More fundamentally, the brain draws us in because it defines who we are. It is much more than just a machine to think with. Hippocrates, the father of Western medicine, recognized this long ago: ‘Men ought to know that from nothing else but the brain come joys, delights, laughter and jests, and sorrows, griefs, despondency and lamentations.’ More recently Francis Crick – one of the major biologists of our time (see the biography) – echoed the same idea: ‘You, your joys and your sorrows, your memories and your ambitions, your sense of personal identity and free will, are in fact no more than the behaviour of a vast assembly of nerve cells and their associated molecules.’ And, perhaps less controversially, but just as important, the brain is also responsible for the way we perceive the world and how we behave within it.
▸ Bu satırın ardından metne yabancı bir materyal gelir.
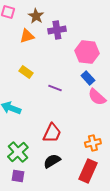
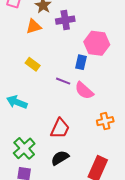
blue rectangle: (88, 78) -> (81, 62), moved, turned 56
pink semicircle: (97, 97) -> (84, 91), moved
orange cross: (93, 143) -> (105, 121), moved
So to understand the brain is to understand our own selves and our place in society and in nature. Çeviri:Daha temelde, beyin bizi içine çeker, çünkü kim olduğumuzu tanımlar. Düşünülmesi gereken bir makineden çok daha fazlası. Batı tıbbının babası Hipokrat, bunu çok uzun zaman önce kabul etti: “Erkekler, beynin neşe, zevk, gülüş ve neşe, hüzün, keder, umutsuzluk ve saçmalıklardan başka bir şeyden geldiğini bilmeliler.” Daha yakın zamanda Francis Crick - bir tane zamanımızın en önemli biyologlarından biri (biyografiye bakınız) - aynı fikri tekrarladı: 'Siz, eğlenceleriniz ve üzüntüleriniz, anılarınız ve tutkularınız, kişisel kimliğiniz ve özgür irademiz, aslında davranıştan başka bir şey değil Beyin sinir hücrelerinin ve bunlarla ilişkili moleküllerin çok geniş bir düzeneği. ”Ve belki de daha az tartışmalı, ama aynı derecede önemli, beyin aynı zamanda dünyayı algılayış biçimimizden ve onun içindeki davranış biçimimizden de sorumlu. Böylece beyni anlamak, kendi kendimizi, toplumdaki ve doğadaki yerimizi anlamaktır.
··
6 görüntüleme
Yorum yapabilmeniz için giriş yapmanız gerekmektedir.